┌──

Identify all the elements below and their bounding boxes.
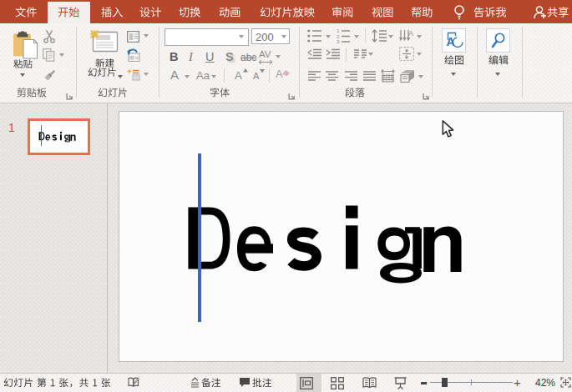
svg-text:A: A (408, 29, 413, 38)
svg-text:A: A (447, 35, 455, 48)
svg-text:3: 3 (337, 38, 340, 44)
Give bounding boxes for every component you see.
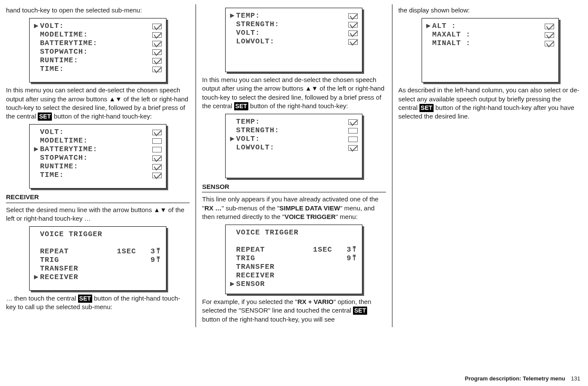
checkbox-checked-icon — [348, 13, 358, 19]
checkbox-checked-icon — [152, 32, 162, 38]
col3-para7: As described in the left-hand column, yo… — [398, 86, 582, 121]
checkbox-checked-icon — [152, 164, 162, 170]
checkbox-empty-icon — [348, 137, 358, 142]
pointer-icon: ▶ — [230, 11, 236, 21]
col2-p6a: For example, if you selected the " — [202, 298, 297, 305]
checkbox-checked-icon — [348, 30, 358, 36]
lcd-row: TIME: — [34, 171, 162, 179]
footer-title: Program description: Telemetry menu — [465, 375, 565, 382]
set-badge: SET — [353, 307, 367, 315]
lcd-row: ▶RECEIVER — [34, 273, 162, 282]
pointer-icon: ▶ — [34, 273, 40, 283]
col3-intro: the display shown below: — [398, 6, 582, 15]
lcd-row: MODELTIME: — [34, 30, 162, 39]
lcd-row: ▶BATTERYTIME: — [34, 145, 162, 154]
checkbox-checked-icon — [152, 24, 162, 29]
page-footer: Program description: Telemetry menu 131 — [465, 375, 580, 383]
checkbox-empty-icon — [348, 128, 358, 134]
receiver-text: Select the desired menu line with the ar… — [6, 206, 190, 223]
lcd-label: TIME: — [40, 64, 151, 74]
lcd-row: TRIG 9⤒ — [34, 256, 162, 264]
col1-intro: hand touch-key to open the selected sub-… — [6, 6, 190, 15]
col2-para4b: button of the right-hand touch-key: — [248, 102, 348, 109]
set-badge: SET — [234, 102, 248, 110]
col2-para4: In this menu you can select and de-selec… — [202, 76, 386, 110]
set-badge: SET — [38, 112, 52, 121]
lcd-screen-7: ▶ALT :MAXALT :MINALT : — [422, 18, 559, 82]
lcd-row: ▶SENSOR — [230, 280, 358, 289]
checkbox-checked-icon — [152, 67, 162, 72]
lcd-row: MODELTIME: — [34, 137, 162, 145]
checkbox-checked-icon — [348, 22, 358, 27]
lcd-screen-6: VOICE TRIGGER REPEAT1SEC 3⤒TRIG 9⤒TRANSF… — [225, 225, 362, 294]
sensor-b3: VOICE TRIGGER — [284, 213, 335, 220]
pointer-icon: ▶ — [34, 21, 40, 31]
lcd-row: TRANSFER — [34, 264, 162, 273]
lcd-row: LOWVOLT: — [230, 143, 358, 152]
checkbox-checked-icon — [348, 39, 358, 45]
column-1: hand touch-key to open the selected sub-… — [6, 4, 196, 327]
lcd-row: ▶VOLT: — [230, 135, 358, 143]
sensor-b1: RX … — [205, 204, 222, 212]
lcd-screen-3: VOICE TRIGGER REPEAT1SEC 3⤒TRIG 9⤒TRANSF… — [29, 226, 166, 291]
lcd-row: STRENGTH: — [230, 126, 358, 135]
lcd-screen-2: VOLT:MODELTIME:▶BATTERYTIME:STOPWATCH:RU… — [29, 124, 166, 188]
lcd6-title: VOICE TRIGGER — [236, 228, 358, 238]
checkbox-checked-icon — [152, 49, 162, 55]
col1-after3: … then touch the central SET button of t… — [6, 294, 190, 312]
lcd-row: TRIG 9⤒ — [230, 254, 358, 263]
lcd-row: RECEIVER — [230, 271, 358, 280]
set-badge: SET — [419, 104, 434, 112]
lcd-row: TIME: — [34, 65, 162, 73]
col2-p6c: button of the right-hand touch-key, you … — [202, 316, 335, 323]
col1-after3a: … then touch the central — [6, 295, 78, 302]
footer-page: 131 — [571, 375, 580, 382]
checkbox-checked-icon — [152, 41, 162, 46]
lcd-screen-4: ▶TEMP:STRENGTH:VOLT:LOWVOLT: — [225, 8, 362, 72]
lcd-row: STOPWATCH: — [34, 154, 162, 162]
lcd-row: STRENGTH: — [230, 20, 358, 29]
lcd-row: MINALT : — [426, 39, 554, 48]
lcd-label: TIME: — [40, 170, 151, 180]
lcd-row: STOPWATCH: — [34, 48, 162, 56]
checkbox-empty-icon — [152, 138, 162, 144]
receiver-heading: RECEIVER — [6, 193, 190, 201]
set-badge: SET — [78, 295, 92, 303]
sensor-t4: " menu: — [336, 213, 358, 220]
sensor-b2: SIMPLE DATA VIEW — [280, 204, 340, 212]
lcd-row: VOLT: — [34, 128, 162, 137]
lcd-screen-1: ▶VOLT:MODELTIME:BATTERYTIME:STOPWATCH:RU… — [29, 18, 166, 82]
pointer-icon: ▶ — [426, 21, 432, 31]
sensor-t2: " sub-menus of the " — [222, 204, 280, 212]
col2-para6: For example, if you selected the "RX + V… — [202, 298, 386, 324]
column-2: ▶TEMP:STRENGTH:VOLT:LOWVOLT: In this men… — [196, 4, 392, 327]
lcd-label: RECEIVER — [40, 273, 162, 283]
page-columns: hand touch-key to open the selected sub-… — [6, 4, 582, 327]
lcd-screen-5: TEMP:STRENGTH:▶VOLT:LOWVOLT: — [225, 114, 362, 178]
checkbox-checked-icon — [152, 155, 162, 161]
lcd-row: TEMP: — [230, 118, 358, 126]
checkbox-empty-icon — [152, 147, 162, 152]
lcd-label: SENSOR — [236, 280, 358, 289]
lcd-row: REPEAT1SEC 3⤒ — [34, 247, 162, 256]
checkbox-checked-icon — [152, 173, 162, 178]
lcd-row: REPEAT1SEC 3⤒ — [230, 246, 358, 254]
checkbox-checked-icon — [545, 24, 554, 29]
sensor-text: This line only appears if you have alrea… — [202, 195, 386, 221]
lcd-label: MINALT : — [432, 39, 543, 49]
lcd-label: LOWVOLT: — [236, 143, 347, 153]
lcd-row: ▶ALT : — [426, 22, 554, 30]
receiver-rule — [6, 203, 190, 203]
col1-para1: In this menu you can select and de-selec… — [6, 86, 190, 121]
col1-para1b: button of the right-hand touch-key: — [52, 112, 152, 120]
lcd-row: TRANSFER — [230, 263, 358, 271]
sensor-heading: SENSOR — [202, 182, 386, 191]
pointer-icon: ▶ — [34, 145, 40, 155]
lcd-row: RUNTIME: — [34, 56, 162, 65]
column-3: the display shown below: ▶ALT :MAXALT :M… — [392, 4, 582, 327]
lcd-row: RUNTIME: — [34, 162, 162, 171]
lcd-row: MAXALT : — [426, 30, 554, 39]
checkbox-checked-icon — [152, 130, 162, 135]
sensor-rule — [202, 192, 386, 192]
pointer-icon: ▶ — [230, 134, 236, 144]
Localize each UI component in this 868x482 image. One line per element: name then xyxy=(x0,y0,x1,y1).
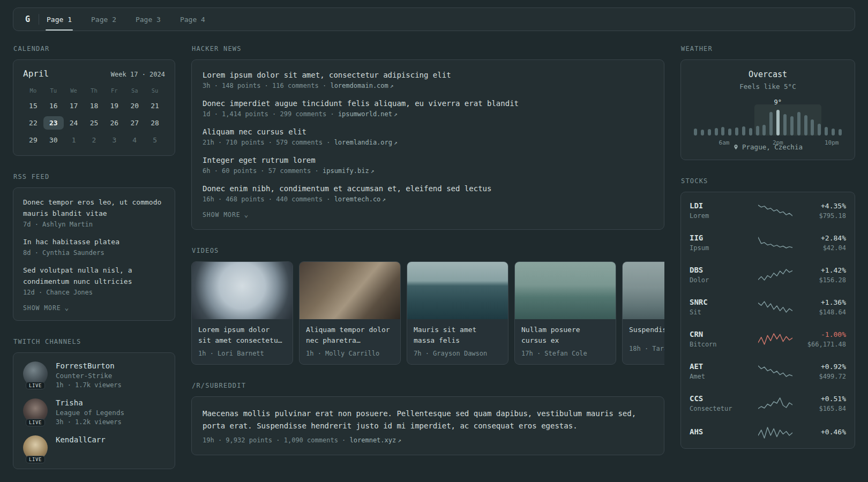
page-tab[interactable]: Page 4 xyxy=(180,8,205,31)
video-card[interactable]: Suspendisse diam 18h · Tara xyxy=(622,261,664,365)
stock-right: +4.35% $795.18 xyxy=(795,202,846,220)
stock-symbol: AET xyxy=(690,362,758,371)
twitch-channel[interactable]: LIVE KendallCarr xyxy=(23,435,165,460)
twitch-widget: TWITCH CHANNELS LIVE ForrestBurton Count… xyxy=(13,338,175,469)
stock-row[interactable]: IIG Ipsum +2.84% $42.04 xyxy=(690,227,846,259)
twitch-channel[interactable]: LIVE ForrestBurton Counter-Strike 1h · 1… xyxy=(23,362,165,389)
calendar-month: April xyxy=(23,69,49,79)
stock-row[interactable]: SNRC Sit +1.36% $148.64 xyxy=(690,291,846,323)
rss-item-title[interactable]: In hac habitasse platea xyxy=(23,236,165,247)
hackernews-show-more-button[interactable]: SHOW MORE⌄ xyxy=(203,211,249,219)
external-link-icon: ↗ xyxy=(394,111,398,118)
twitch-channel[interactable]: LIVE Trisha League of Legends 3h · 1.2k … xyxy=(23,398,165,426)
app-logo[interactable]: G xyxy=(21,8,39,31)
weather-peak-temp: 9° xyxy=(774,99,782,106)
stock-change: +1.42% xyxy=(795,266,846,274)
story-domain-link[interactable]: ipsumify.biz↗ xyxy=(323,167,374,175)
video-card[interactable]: Aliquam tempor dolor nec pharetra… 1h · … xyxy=(299,261,401,365)
hackernews-item: Lorem ipsum dolor sit amet, consectetur … xyxy=(203,71,653,89)
hackernews-item: Donec imperdiet augue tincidunt felis al… xyxy=(203,99,653,118)
story-title[interactable]: Integer eget rutrum lorem xyxy=(203,156,653,164)
weather-bar xyxy=(756,126,759,135)
stock-row[interactable]: CCS Consectetur +0.51% $165.84 xyxy=(690,387,846,419)
stock-left: IIG Ipsum xyxy=(690,234,758,252)
stocks-widget-title: STOCKS xyxy=(681,177,855,185)
video-title: Mauris sit amet massa felis xyxy=(407,319,508,345)
page-tab[interactable]: Page 2 xyxy=(91,8,116,31)
video-card[interactable]: Mauris sit amet massa felis 7h · Grayson… xyxy=(407,261,508,365)
rss-show-more-button[interactable]: SHOW MORE⌄ xyxy=(23,304,69,312)
rss-item-title[interactable]: Sed volutpat nulla nisl, a condimentum n… xyxy=(23,265,165,287)
video-thumbnail xyxy=(300,262,400,319)
calendar-day: 16 xyxy=(43,99,64,112)
page-tab[interactable]: Page 3 xyxy=(136,8,161,31)
weather-bar xyxy=(728,129,731,135)
story-title[interactable]: Lorem ipsum dolor sit amet, consectetur … xyxy=(203,71,653,79)
story-domain-link[interactable]: loremdomain.com↗ xyxy=(330,82,393,89)
post-domain-link[interactable]: loremnet.xyz↗ xyxy=(350,436,401,444)
calendar-grid: MoTuWeThFrSaSu 1516171819202122232425262… xyxy=(23,87,165,147)
rss-item-meta: 8d · Cynthia Saunders xyxy=(23,249,165,257)
story-domain-link[interactable]: ipsumworld.net↗ xyxy=(338,110,398,118)
stock-name: Lorem xyxy=(690,212,758,220)
stock-row[interactable]: AHS +0.46% xyxy=(690,419,846,446)
show-more-label: SHOW MORE xyxy=(23,304,61,312)
stock-symbol: DBS xyxy=(690,266,758,274)
topbar: G Page 1Page 2Page 3Page 4 xyxy=(13,7,855,31)
stock-price: $148.64 xyxy=(795,308,846,316)
video-card[interactable]: Nullam posuere cursus ex 17h · Stefan Co… xyxy=(514,261,616,365)
post-meta: 19h · 9,932 points · 1,090 comments · lo… xyxy=(203,436,653,444)
story-meta: 3h · 148 points · 116 comments · loremdo… xyxy=(203,82,653,89)
stock-left: CCS Consectetur xyxy=(690,394,758,412)
avatar-wrap: LIVE xyxy=(23,362,48,386)
stock-right: +1.36% $148.64 xyxy=(795,298,846,316)
subreddit-widget: /R/SUBREDDIT Maecenas mollis pulvinar er… xyxy=(191,382,664,455)
stock-left: DBS Dolor xyxy=(690,266,758,284)
rss-item-title[interactable]: Donec tempor eros leo, ut commodo mauris… xyxy=(23,197,165,219)
calendar-day-header: Fr xyxy=(104,87,124,95)
story-domain-link[interactable]: loremlandia.org↗ xyxy=(334,139,398,146)
calendar-day: 23 xyxy=(43,116,64,130)
story-title[interactable]: Aliquam nec cursus elit xyxy=(203,127,653,136)
story-meta: 21h · 710 points · 579 comments · loreml… xyxy=(203,139,653,146)
stock-row[interactable]: LDI Lorem +4.35% $795.18 xyxy=(690,194,846,227)
stock-name: Dolor xyxy=(690,276,758,284)
weather-time-axis: 6am2pm10pm xyxy=(694,139,842,147)
video-meta: 1h · Molly Carrillo xyxy=(300,345,400,364)
stock-left: SNRC Sit xyxy=(690,298,758,316)
videos-widget-title: VIDEOS xyxy=(192,247,664,254)
stock-name: Bitcorn xyxy=(690,341,758,348)
weather-bar xyxy=(721,127,724,135)
rss-item: Donec tempor eros leo, ut commodo mauris… xyxy=(23,197,165,228)
weather-bar xyxy=(811,119,814,135)
stock-row[interactable]: CRN Bitcorn -1.00% $66,171.48 xyxy=(690,323,846,355)
subreddit-widget-title: /R/SUBREDDIT xyxy=(192,382,664,389)
post-title[interactable]: Maecenas mollis pulvinar erat non posuer… xyxy=(203,408,653,432)
stock-sparkline xyxy=(758,236,795,249)
stock-row[interactable]: DBS Dolor +1.42% $156.28 xyxy=(690,259,846,291)
calendar-day-header: Mo xyxy=(23,87,43,95)
weather-widget: WEATHER Overcast Feels like 5°C 9° 6am2p… xyxy=(680,45,855,160)
story-title[interactable]: Donec imperdiet augue tincidunt felis al… xyxy=(203,99,653,108)
stock-price: $499.72 xyxy=(795,373,846,380)
weather-bar xyxy=(804,115,807,135)
story-title[interactable]: Donec enim nibh, condimentum et accumsan… xyxy=(203,184,653,193)
calendar-day: 28 xyxy=(145,116,165,130)
stock-sparkline xyxy=(758,365,795,378)
external-link-icon: ↗ xyxy=(394,139,398,146)
rss-item: In hac habitasse platea 8d · Cynthia Sau… xyxy=(23,236,165,257)
stock-row[interactable]: AET Amet +0.92% $499.72 xyxy=(690,355,846,387)
stock-change: +4.35% xyxy=(795,202,846,210)
stock-left: CRN Bitcorn xyxy=(690,330,758,348)
story-domain-link[interactable]: loremtech.co↗ xyxy=(334,195,386,203)
video-meta: 18h · Tara xyxy=(623,341,664,359)
page-tab[interactable]: Page 1 xyxy=(47,8,72,31)
calendar-day: 15 xyxy=(23,99,43,112)
video-card[interactable]: Lorem ipsum dolor sit amet consectetu… 1… xyxy=(191,261,293,365)
calendar-day: 21 xyxy=(145,99,165,112)
stock-sparkline xyxy=(758,333,795,345)
live-badge: LIVE xyxy=(26,456,45,463)
stock-left: AET Amet xyxy=(690,362,758,380)
avatar-wrap: LIVE xyxy=(23,435,48,460)
external-link-icon: ↗ xyxy=(390,82,394,89)
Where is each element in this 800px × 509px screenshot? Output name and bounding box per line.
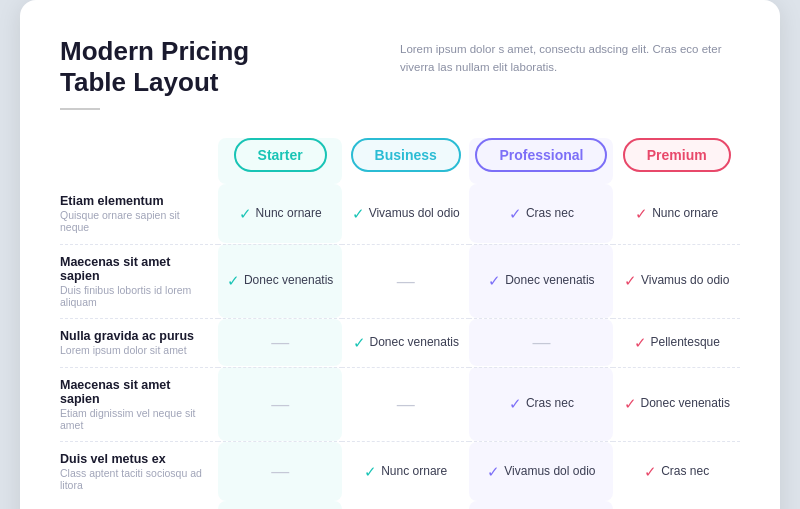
feature-value-cell: ✓Nunc ornare <box>613 184 740 243</box>
table-row: Maecenas sit amet sapien Etiam dignissim… <box>60 367 740 441</box>
check-icon: ✓ <box>239 205 252 222</box>
title-divider <box>60 108 100 110</box>
feature-sub: Class aptent taciti sociosqu ad litora <box>60 467 206 501</box>
feature-name: Etiam elementum <box>60 184 206 209</box>
feature-value-cell: ✓Donec venenatis <box>469 244 613 318</box>
feature-value-cell: ✓Donec venenatis <box>613 367 740 441</box>
dash-icon: — <box>532 332 550 352</box>
feature-value-cell: — <box>342 244 469 318</box>
pricing-table: Starter Business Professional Premium Et… <box>60 138 740 509</box>
check-icon: ✓ <box>635 205 648 222</box>
feature-name: Maecenas sit amet sapien <box>60 245 206 284</box>
feature-value-cell: ✓Cras nec <box>469 367 613 441</box>
feature-value-cell: ✓Donec venenatis <box>218 244 342 318</box>
feature-name: Maecenas sit amet sapien <box>60 368 206 407</box>
feature-label-cell: Maecenas sit amet sapien Duis finibus lo… <box>60 244 218 318</box>
table-row: Duis vel metus ex Class aptent taciti so… <box>60 442 740 502</box>
check-icon: ✓ <box>624 272 637 289</box>
check-icon: ✓ <box>634 334 647 351</box>
plan-badge-starter: Starter <box>234 138 327 172</box>
feature-label-cell: Nulla gravida ac purus Lorem ipsum dolor… <box>60 319 218 367</box>
plan-badge-premium: Premium <box>623 138 731 172</box>
feature-name: Duis vel metus ex <box>60 442 206 467</box>
dash-icon: — <box>271 394 289 414</box>
feature-sub: Quisque ornare sapien sit neque <box>60 209 206 243</box>
plan-badge-professional: Professional <box>475 138 607 172</box>
check-icon: ✓ <box>487 463 500 480</box>
feature-value-cell: — <box>342 367 469 441</box>
check-icon: ✓ <box>353 334 366 351</box>
table-row: Nulla gravida ac purus Lorem ipsum dolor… <box>60 319 740 367</box>
feature-label-cell: Duis vel metus ex Class aptent taciti so… <box>60 442 218 502</box>
check-icon: ✓ <box>644 463 657 480</box>
feature-value-cell: — <box>218 319 342 367</box>
price-business[interactable]: $49 per month <box>342 501 469 509</box>
feature-sub: Lorem ipsum dolor sit amet <box>60 344 206 366</box>
plan-header-premium: Premium <box>613 138 740 184</box>
plan-badge-business: Business <box>351 138 461 172</box>
feature-value-cell: — <box>469 319 613 367</box>
plan-header-professional: Professional <box>469 138 613 184</box>
pricing-card: Modern Pricing Table Layout Lorem ipsum … <box>20 0 780 509</box>
feature-value-cell: ✓Vivamus dol odio <box>469 442 613 502</box>
page-description: Lorem ipsum dolor s amet, consectu adsci… <box>400 36 740 77</box>
plan-header-business: Business <box>342 138 469 184</box>
feature-value-cell: ✓Donec venenatis <box>342 319 469 367</box>
page-title: Modern Pricing Table Layout <box>60 36 249 98</box>
dash-icon: — <box>271 332 289 352</box>
feature-value-cell: ✓Nunc ornare <box>218 184 342 243</box>
feature-name: Nulla gravida ac purus <box>60 319 206 344</box>
check-icon: ✓ <box>227 272 240 289</box>
feature-label-cell: Etiam elementum Quisque ornare sapien si… <box>60 184 218 243</box>
feature-value-cell: ✓Vivamus dol odio <box>342 184 469 243</box>
feature-value-cell: ✓Vivamus do odio <box>613 244 740 318</box>
check-icon: ✓ <box>624 395 637 412</box>
plan-header-starter: Starter <box>218 138 342 184</box>
price-professional[interactable]: $89 per month <box>469 501 613 509</box>
check-icon: ✓ <box>509 205 522 222</box>
dash-icon: — <box>271 461 289 481</box>
feature-value-cell: ✓Cras nec <box>469 184 613 243</box>
feature-sub: Duis finibus lobortis id lorem aliquam <box>60 284 206 318</box>
dash-icon: — <box>397 394 415 414</box>
feature-value-cell: ✓Cras nec <box>613 442 740 502</box>
feature-value-cell: — <box>218 367 342 441</box>
table-row: Maecenas sit amet sapien Duis finibus lo… <box>60 244 740 318</box>
price-premium[interactable]: $120 per month <box>613 501 740 509</box>
feature-value-cell: — <box>218 442 342 502</box>
check-icon: ✓ <box>509 395 522 412</box>
feature-sub: Etiam dignissim vel neque sit amet <box>60 407 206 441</box>
dash-icon: — <box>397 271 415 291</box>
price-starter[interactable]: Free per month <box>218 501 342 509</box>
feature-value-cell: ✓Pellentesque <box>613 319 740 367</box>
feature-label-cell: Maecenas sit amet sapien Etiam dignissim… <box>60 367 218 441</box>
check-icon: ✓ <box>364 463 377 480</box>
check-icon: ✓ <box>352 205 365 222</box>
top-section: Modern Pricing Table Layout Lorem ipsum … <box>60 36 740 110</box>
table-row: Etiam elementum Quisque ornare sapien si… <box>60 184 740 243</box>
check-icon: ✓ <box>488 272 501 289</box>
title-block: Modern Pricing Table Layout <box>60 36 249 110</box>
feature-value-cell: ✓Nunc ornare <box>342 442 469 502</box>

└──

Your instructions
List every line above that holds the word "external".

Answer box
external-link-icon: ↗ xyxy=(394,111,398,118)
external-link-icon: ↗ xyxy=(394,139,398,146)
external-link-icon: ↗ xyxy=(390,82,394,89)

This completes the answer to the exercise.